Bug#1010957: status update? Re: Bug#1010957: man-db: unreproducible index.db: contents depend on directory read order
On Sun, Oct 02, 2022 at 04:00:58PM +0100, Colin Watson wrote: > Control: tag -1 fixed-upstream > Success! > https://gitlab.com/cjwatson/man-db/-/compare/5d2594d0a0...866c3571d3 awesome! On Sun, Oct 02, 2022 at 05:56:19PM +0100, Colin Watson wrote: > I thought I'd set SOURCE_DATE_EPOCH, but I'd failed to pass it through > sudo. After fixing that, I indeed get cmp-identical tarballs. very nice! much cheers! -- cheers, Holger ⢀⣴⠾⠻⢶⣦⠀ ⣾⠁⢠⠒⠀⣿⡁ holger@(debian|reproducible-builds|layer-acht).org ⢿⡄⠘⠷⠚⠋⠀ OpenPGP: B8BF54137B09D35CF026FE9D 091AB856069AAA1C ⠈⠳⣄ Plastic bottles: made to last forever, designed to throw away. signature.asc Description: PGP signature
Bug#1010957: status update? Re: Bug#1010957: man-db: unreproducible index.db: contents depend on directory read order
On Sun, Oct 02, 2022 at 05:50:07PM +0200, Johannes Schauer Marin Rodrigues wrote: > Quoting Colin Watson (2022-10-02 17:00:58) > > As well as more localized testing, I built a .deb with this and used > > josch's instructions from the start of this bug to build mmdebstrap > > tarballs via disorderfs, using > > "--hook-dir=/usr/share/mmdebstrap/hooks/file-mirror-automount > > --include=./man-db_2.10.3~20221002-1_amd64.deb" to inject the new .deb. > > The two resulting tarballs had somewhat differing file lists (timestamps > > etc.), but all the actual files in the tarballs were bitwise-identical. > > Did you maybe forget the "export SOURCE_DATE_EPOCH=XXX" step? Just replace XXX > with the output of `date +%s` but make sure that both mmdebstrap invocations > see the same value for SOURCE_DATE_EPOCH and then there should be zero > differences and a "cmp" should be sufficient to make sure that it works. I thought I'd set SOURCE_DATE_EPOCH, but I'd failed to pass it through sudo. After fixing that, I indeed get cmp-identical tarballs. -- Colin Watson (he/him) [cjwat...@debian.org]
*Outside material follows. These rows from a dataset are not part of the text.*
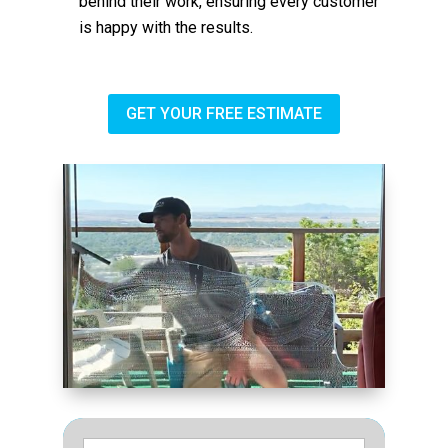
behind their work, ensuring every customer
is happy with the results.
GET YOUR FREE ESTIMATE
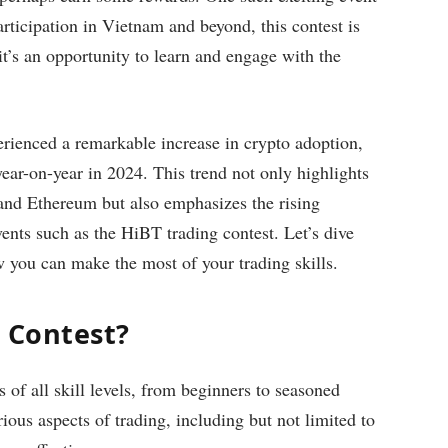
rticipation in Vietnam and beyond, this contest is
it’s an opportunity to learn and engage with the
erienced a remarkable increase in crypto adoption,
ear-on-year in 2024. This trend not only highlights
 and Ethereum but also emphasizes the rising
vents such as the HiBT trading contest. Let’s dive
ow you can make the most of your trading skills.
g Contest?
 of all skill levels, from beginners to seasoned
rious aspects of trading, including but not limited to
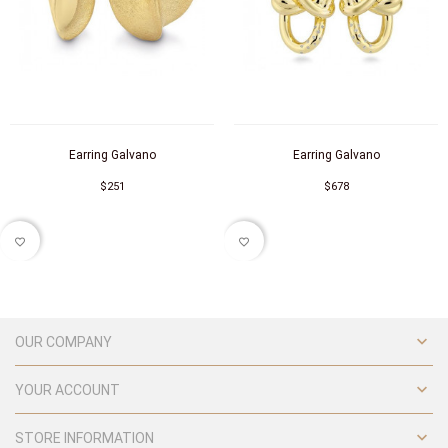
Earring Galvano
Earring Galvano
$251
$678
favorite_border
favorite_border

OUR COMPANY

YOUR ACCOUNT

STORE INFORMATION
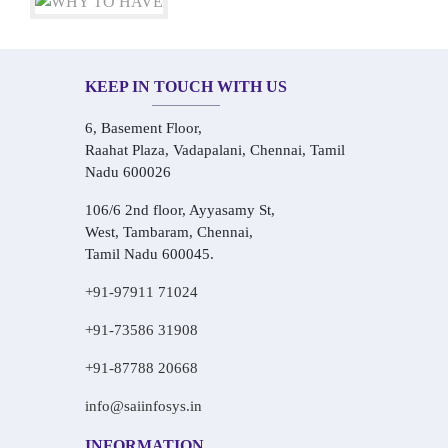
KEEP IN TOUCH WITH US
6, Basement Floor,
Raahat Plaza, Vadapalani, Chennai, Tamil
Nadu 600026
106/6 2nd floor, Ayyasamy St,
West, Tambaram, Chennai,
Tamil Nadu 600045.
+91-97911 71024
+91-73586 31908
+91-87788 20668
info@saiinfosys.in
INFORMATION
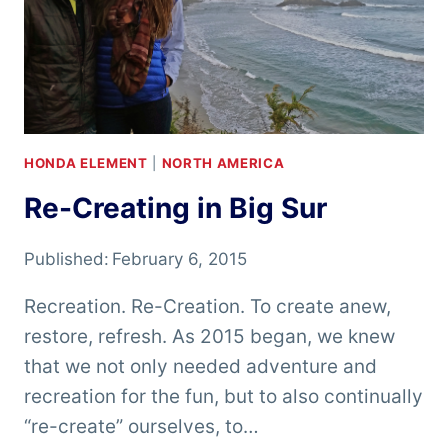
HONDA ELEMENT
|
NORTH AMERICA
Re-Creating in Big Sur
Published:
February 6, 2015
Recreation. Re-Creation. To create anew,
restore, refresh. As 2015 began, we knew
that we not only needed adventure and
recreation for the fun, but to also continually
“re-create” ourselves, to…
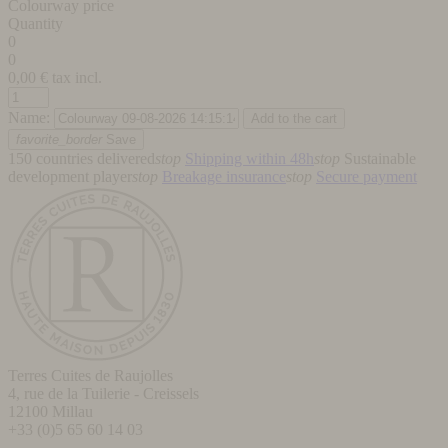
Colourway price
Quantity
0
0
0,00
€ tax incl.
Name:
favorite_border
Save
150 countries delivered
stop
Shipping within 48h
stop
Sustainable
development player
stop
Breakage insurance
stop
Secure payment
Terres Cuites de Raujolles
4, rue de la Tuilerie - Creissels
12100
Millau
+33 (0)5 65 60 14 03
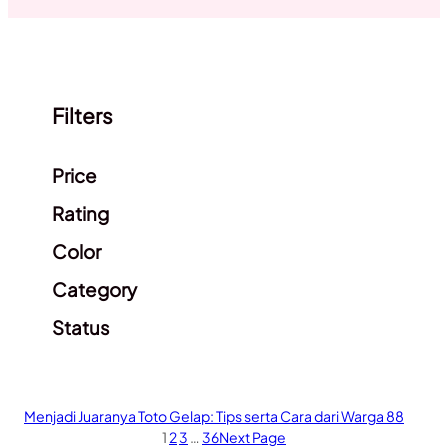
Filters
Clear filters
Price
Rating
Color
Category
Status
Menjadi Juaranya Toto Gelap: Tips serta Cara dari Warga 88
1
2
3
…
36
Next Page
Bug#1010957: status update? Re: Bug#1010957: man-db: unreproducible index.db: contents depend on directory read order
Quoting Colin Watson (2022-10-02 17:00:58) > Success! > > https://gitlab.com/cjwatson/man-db/-/compare/5d2594d0a0...866c3571d3 Thank you!! :D > > As well as more localized testing, I built a .deb with this and used > josch's instructions from the start of this bug to build mmdebstrap > tarballs via disorderfs, using > "--hook-dir=/usr/share/mmdebstrap/hooks/file-mirror-automount > --include=./man-db_2.10.3~20221002-1_amd64.deb" to inject the new .deb. > The two resulting tarballs had somewhat differing file lists (timestamps > etc.), but all the actual files in the tarballs were bitwise-identical. Did you maybe forget the "export SOURCE_DATE_EPOCH=XXX" step? Just replace XXX with the output of `date +%s` but make sure that both mmdebstrap invocations see the same value for SOURCE_DATE_EPOCH and then there should be zero differences and a "cmp" should be sufficient to make sure that it works. Thanks! cheers, josch signature.asc Description: signature
Bug#1010957: status update? Re: Bug#1010957: man-db: unreproducible index.db: contents depend on directory read order
Control: tag -1 fixed-upstream Success! https://gitlab.com/cjwatson/man-db/-/compare/5d2594d0a0...866c3571d3 As well as more localized testing, I built a .deb with this and used josch's instructions from the start of this bug to build mmdebstrap tarballs via disorderfs, using "--hook-dir=/usr/share/mmdebstrap/hooks/file-mirror-automount --include=./man-db_2.10.3~20221002-1_amd64.deb" to inject the new .deb. The two resulting tarballs had somewhat differing file lists (timestamps etc.), but all the actual files in the tarballs were bitwise-identical. Feel free to do any other testing you think might be useful. There's a bootstrapped source tarball attached as an artifact to the "build-distcheck" CI job in GitLab that you can easily use to build a snapshot .deb if you need one. -- Colin Watson (he/him) [cjwat...@debian.org]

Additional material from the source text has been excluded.